Two Ways to Visualize Location Data

Posted by David Braslow on March 6, 2019

As part of the Flatiron Data Science course, I have just finished my first start-to-finish data science project. The project looks at predicting house sale prices using various features of houses for sale. I thought this was a great way to practice data cleaning, data exploration, and modeling.

Location Data Overview

One set of variables included in the feature set were latitude and longitude. Together, these variables tell you the location of houses on a map. Very cool! I figure that these will be important for modeling house sale prices, since every real estate agent knows the famous saying about what matters when selling or buying a house: “Location, Location, Location!”

Of course, there’s a lot more to a house’s location than its latitude and longitude. Is it on a busy street? Is it near transportation? Does it have a waterfront view? Latitude and longitude alone won’t tell us any of these things.

The dataset does fortunately include a feature indicating whether houses are on the waterfront. The dataset also includes a variable for zip code. So, these are not the only data that give information about location. It is not clear whether or not the latitude and longitude will be important for this analysis.

There are two questions that I had about the latitude and longitude data that I wanted to explore with visualizations. First, how are the houses spread out around King County? Second, are more valuable houses concentrated in certain areas?

To answer these questions, I created two different visualizations using the latitude and longitude data. I created them in Seaborn, which provides nice looking visualizations without too much work. By comparing them side by side, you can see how they highlight two different findings, and how they both have strengths and weaknesses.
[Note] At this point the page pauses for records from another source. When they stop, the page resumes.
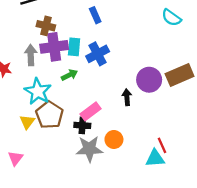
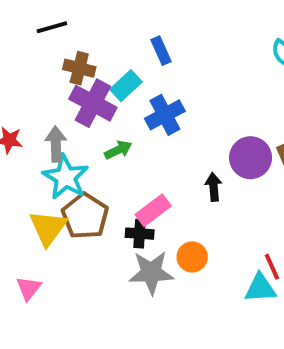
purple cross: (54, 47) -> (93, 103), turned 36
cyan rectangle: (74, 47) -> (126, 86), moved, turned 42
gray arrow: (31, 55) -> (56, 144), moved
yellow triangle: (27, 122) -> (48, 228), size x1.5

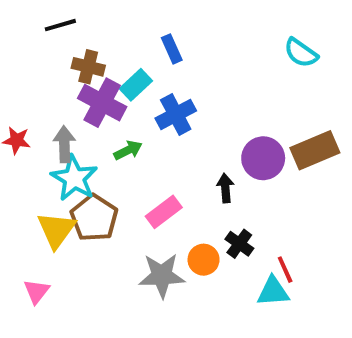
black cross: (140, 234) -> (239, 244), moved, turned 32

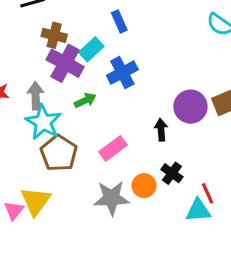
yellow triangle: (56, 230) -> (36, 201), moved

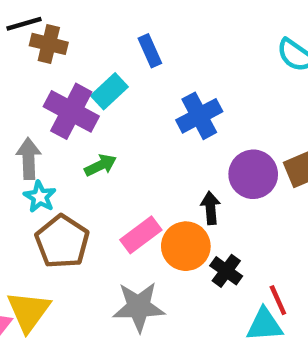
brown cross: (54, 35) -> (49, 44), moved
blue cross: (122, 73) -> (199, 116), moved
cyan star: (43, 122) -> (40, 197), size x0.6
orange circle: (144, 186) -> (186, 246), moved, size x1.4

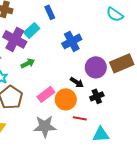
black arrow: (211, 208) -> (77, 82), turned 128
black cross: (226, 271) -> (97, 96), moved, turned 32
red line: (278, 300) -> (80, 118), moved, turned -56

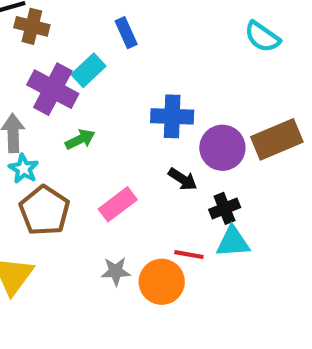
blue cross: (72, 41) -> (172, 116), moved, turned 30
orange circle: (66, 99) -> (162, 282), moved
gray star: (45, 126) -> (116, 271), size x0.6
cyan triangle: (101, 134) -> (233, 242), moved

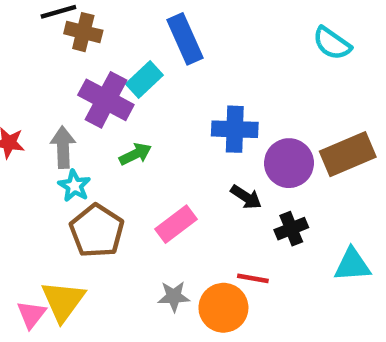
blue rectangle: (126, 33) -> (185, 39), size x1.5
cyan triangle: (233, 242) -> (352, 265), moved

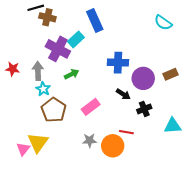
brown rectangle: (348, 154) -> (171, 74), size x0.6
Plot #1: Concentration of House Sales

The first I created using Seaborn’s jointplot, which provides both a scatter plot and marginal distributions. I thought the marginal distributions would be helpful for understanding the density of the points (i.e. the density of the houses being sold), since overlapping points mask this density. It also helps to highlight sparser areas of the scatterplot, where there are a small but non-negligible numbers of houses.

sns.set(style="white")
ax = sns.jointplot(x = df['long'], y = df['lat'], s = 2, height = 8)
ax.set_axis_labels(ylabel='Latitude', xlabel='Longitude')
plt.subplots_adjust(top=0.95)
ax.fig.suptitle('Locations of House Sales')
plt.show()

First, you can see quite a bit of interesting clustering in this graph. There seem to be a number of boundaries where houses are clustered - presumably these are defined by bodies of water, roads, or parks. We can see some of this in this image taken from Google Maps of the same county:

Notice the island to the west. You can see some house sales from there in the plot to the left - pretty neat!

Second, we can see that most of the houses are clustered in certain denser neighborhoods. Presumably, these are the more densely populated areas. Due to the overlapping points it is hard to know exactly how many houses are there, but the visualization gives a good sense of the area covered by this dataset. The histograms on the sides are helpful for understanding just how dense the neighborhoods are.

Lastly, there are large portions of the plot with very few points. Presumably these are more rural areas. The few pooints that are on the map may be anomalies in the data, but more likely they represent the small number of properties in those areas that sold. The dataset only includes one year’s worth of sales, so it is plausible that not many properties sold. during this time.

Plot 2: Value of House Sales

Next, I wanted to understand how important location was for understanding the value of a house. Since the dataset includes sale prices, I decided to plat a similar graph, but use hues to show where more expensive houses were being sold. I noticed that the original sale price distribution was positively skewed, so I decided to use a log transformation before using it in the visualization.

Original Prices:

Log Prices:

The log prices look more normal, which should make for a more useful gradient on a linear scale. I chose to use a blue-to-green gradient, with the green highlighting more expensive houses. Why? Because green represents $$$! I also used the alpha parameter to add some transparency to the dots as a way to address the density problem.

fig, ax = plt.subplots(figsize=(9,9)) 
sns.scatterplot(x = 'long', y = 'lat', data = df,
                hue = 'log_price', palette='BuGn', alpha = .7,
                s = 6, ax = ax )
ax.set_ylabel('Latitude')
ax.set_xlabel('Longitude')
plt.subplots_adjust(top=0.95)
ax.set_title('House Sale Prices by Location')
plt.show()

You can see that this graph provides new information about the houses, in addition to their clustering. For example, you can see that there is a pocket of more expensive houses located toward the center. Presumably this is a more affluent neighborhood. You can also see that there are boundaries with more expensive houses. Some of these adjoin bodies of water, while others are next to parks. Understandable that properties at those locations would be worth more.

Conclusion

There are many ways to represent data visually, and sometimes it can be valuable to use more than one approach to describe the same data. There are plenty of opportunities for improvement in both of these visualizations, but they should give you a useful starting off point for your own visualization efforts.